Seus últimos anos foram de grande vazio por conta de uma doença degenerativa que o fez perder a visão. Considerava a cegueira castigo, ela o privava das duas coisas que mais gostava de fazer: ler e escrever. João Cabral de Melo Neto morreu no dia 09 de outubro de 1999, aos 79 anos, no apartamento em que morava, na praia do Flamengo, na zona sul do Rio.

O autor de Pedra do Sono (1942), Os três mal-amados (1943), O engenheiro (1945) e Psicologia da composição (1947) ficou impressionado ao ler uma reportagem informando que a expectativa de vida na Índia era de 29 anos e no Recife, 28. Escreveu, então, O cão sem plumas, publicado em 1950. A partir daí, dizia, Pernambuco não o largou mais. Sua obra completa foi reunida e publicada em 1994.

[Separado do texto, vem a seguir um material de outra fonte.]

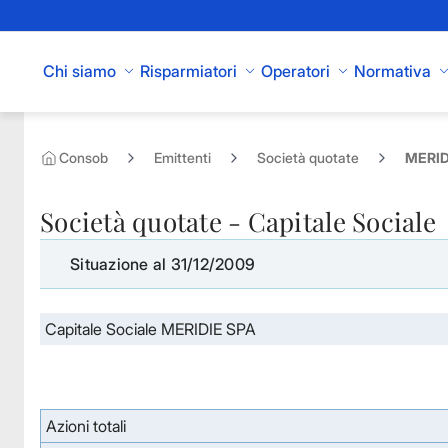
Skip to Main Content
Chi siamo
Risparmiatori
Operatori
Normativa
Consob
Emittenti
Società quotate
MERIDI
Società quotate - Capitale Sociale
Situazione al 31/12/2009
Capitale Sociale MERIDIE SPA
Azioni totali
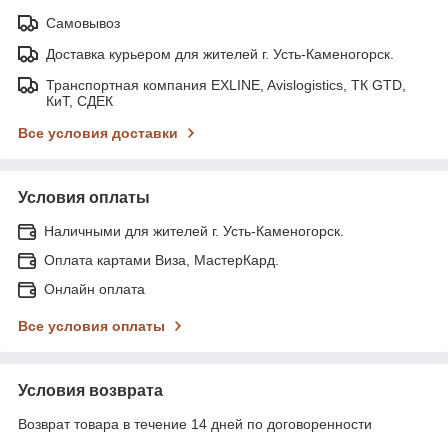
Самовывоз
Доставка курьером для жителей г. Усть-Каменогорск.
Транспортная компания EXLINE, Avislogistics, ТК GTD,
КиТ, СДЕК
Все условия доставки
Условия оплаты
Наличными для жителей г. Усть-Каменогорск.
Оплата картами Виза, МастерКард.
Онлайн оплата
Все условия оплаты
Условия возврата
Возврат товара в течение 14 дней по договоренности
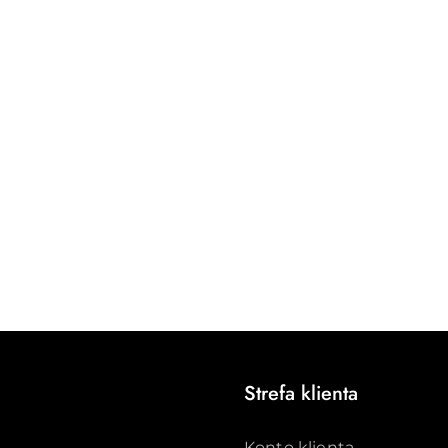
Strefa klienta
Konto klienta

Cabral considerava o clássico Morte e vida severina, de 1956, uma obra menor, que não chegava a ser poesia. Era “apenas” um monólogo-diálogo, apesar de ser sua obra mais popular. Segundo Antonio Carlos Secchin, “ele propositalmente desvalorizava Morte e vida severina, talvez para chamar a atenção para outros títulos da sua obra. Um poeta de sua estatura não pode mesmo se ver reduzido a um só livro, ainda que seja magistral e de merecido sucesso, como esse título inesquecível” (por Daniele Martins para Revista da Cultura – Edição 31 – Fev/2010).

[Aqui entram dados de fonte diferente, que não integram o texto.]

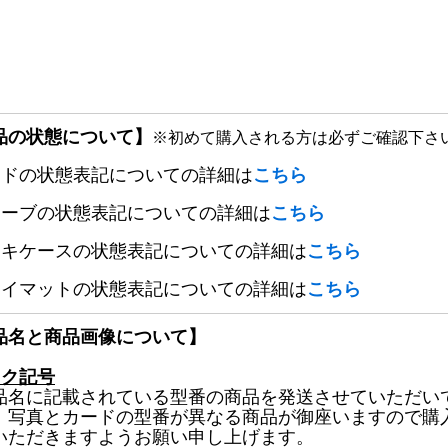
品の状態について】
※初めて購入される方は必ずご確認下さ
ードの状態表記についての詳細は
こちら
リーブの状態表記についての詳細は
こちら
ッキケースの状態表記についての詳細は
こちら
レイマットの状態表記についての詳細は
こちら
品名と商品画像について】
ック記号
品名に記載されている型番の商品を発送させていただい
、写真とカードの型番が異なる商品が御座いますので購
いただきますようお願い申し上げます。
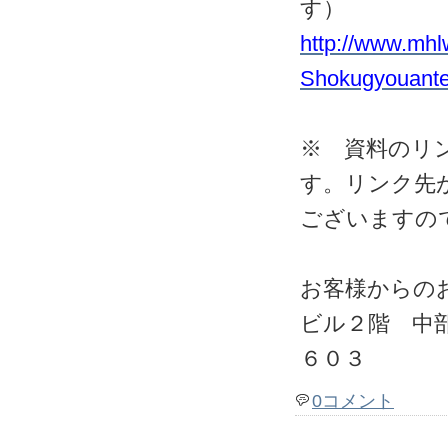
す）
http://www.mhl
Shokugyouante
※ 資料のリ
す。リンク先
ございますの
お客様からの
ビル２階 中
６０３
0コメント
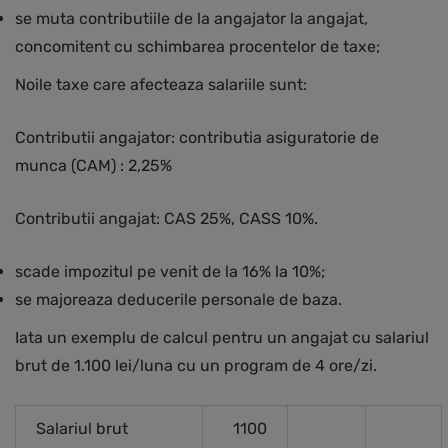
se muta contributiile de la angajator la angajat,
concomitent cu schimbarea procentelor de taxe;
Noile taxe care afecteaza salariile sunt:
Contributii angajator: contributia asiguratorie de
munca (CAM) : 2,25%
Contributii angajat: CAS 25%, CASS 10%.
scade impozitul pe venit de la 16% la 10%;
se majoreaza deducerile personale de baza.
Iata un exemplu de calcul pentru un angajat cu salariul
brut de 1.100 lei/luna cu un program de 4 ore/zi.
Salariul brut
1100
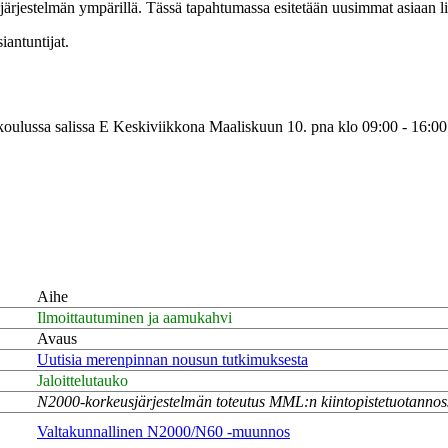
jestelmän ympärillä. Tässä tapahtumassa esitetään uusimmat asiaan liit
antuntijat.
oulussa salissa E Keskiviikkona Maaliskuun 10. pna klo 09:00 - 16:00
Aihe
Ilmoittautuminen ja aamukahvi
Avaus
Uutisia merenpinnan nousun tutkimuksesta
Jaloittelutauko
N2000-korkeusjärjestelmän toteutus MML:n kiintopistetuotannos
Valtakunnallinen N2000/N60 -muunnos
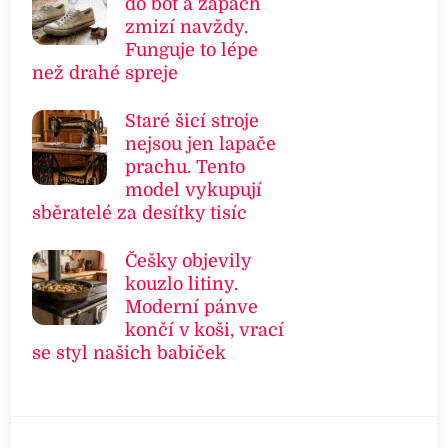
do bot a zápach
zmizí navždy.
Funguje to lépe
než drahé spreje
Staré šicí stroje
nejsou jen lapače
prachu. Tento
model vykupují
sběratelé za desítky tisíc
Češky objevily
kouzlo litiny.
Moderní pánve
končí v koši, vrací
se styl našich babiček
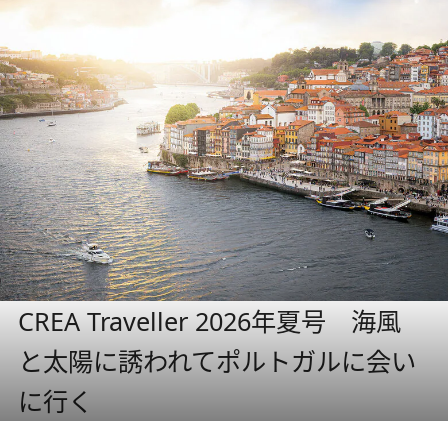
CREA Traveller 2026年夏号 海風
と太陽に誘われてポルトガルに会い
に行く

Por discordar plenamente do João Cabral, o Cantinho de Coccinelle apresenta nesse mês o clássico universal Morte e vida severina (prólogo), o primeiro Poema Falado de 2011, para iniciar o ano em grande estilo. A base do Poema Falado é o trecho inicial da minissérie produzida em 1981 pela Rede Globo de Televisão. O poema é interpretado pelo grande ator brasileiro José Dumont. Boa audio-leitura!

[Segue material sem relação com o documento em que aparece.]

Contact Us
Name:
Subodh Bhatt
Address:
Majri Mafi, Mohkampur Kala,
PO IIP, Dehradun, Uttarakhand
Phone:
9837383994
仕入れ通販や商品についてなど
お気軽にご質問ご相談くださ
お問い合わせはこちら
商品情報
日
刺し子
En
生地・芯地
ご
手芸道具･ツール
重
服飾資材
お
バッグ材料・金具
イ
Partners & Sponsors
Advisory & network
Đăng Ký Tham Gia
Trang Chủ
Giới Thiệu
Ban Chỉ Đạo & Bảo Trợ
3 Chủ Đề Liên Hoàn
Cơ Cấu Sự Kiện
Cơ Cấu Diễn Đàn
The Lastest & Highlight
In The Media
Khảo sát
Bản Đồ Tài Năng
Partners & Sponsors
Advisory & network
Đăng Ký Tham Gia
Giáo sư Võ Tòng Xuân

“O meu nome é Severino, não tenho outro de pia. Como há muitos Severinos, que é santo de romaria, deram então de me chamar Severino de Maria; como há muitos Severinos com mães chamadas Maria, fiquei sendo o da Maria do finado Zacarias. Mas isso ainda diz pouco: há muitos na freguesia, por causa de um coronel que se chamou Zacarias e que foi o mais antigo senhor desta sesmaria. Como então dizer quem fala ora a Vossas Senhorias ? Vejamos : é o Severino da Maria do Zacarias, lá da Serra da Costela, limites da Paraíba. Mas isso ainda diz pouco: se ao menos mais cinco havia com o nome de Severino filhos de tantas Marias mulheres de outros tantos, já finados, Zacarias, vivendo na mesma serra, magra e ossuda em que eu vivia. Somos muitos Severinos iguais em tudo na vida: na mesma cabeça grande que a custo se equilibra, no mesmo ventre crescido sobre as mesmas pernas finas, e iguais também porque o sangue, que usamos tem pouca tinta. E se somos Severinos iguais em tudo na vida, morremos de morte igual mesma morte severina: que é morte de que se morre de velhice antes dos trinta, de emboscada antes dos vinte, de fome um pouco por dia (de fraqueza e de doença é que a morte severina ataca em qualquer idade, e até gente não nascida). Somos muitos Severinos iguais em tudo e na sina: a de abrandar estas pedras suando-se muito em cima a de tentar despertar terra sempre mais extinta, a de querer arrancar algum roçado da cinza. Mas, para que me conheçam melhor Vossas Senhorias e melhor possas seguir a história de minha vida, passo a ser o Severino que em vossa presença emigra”.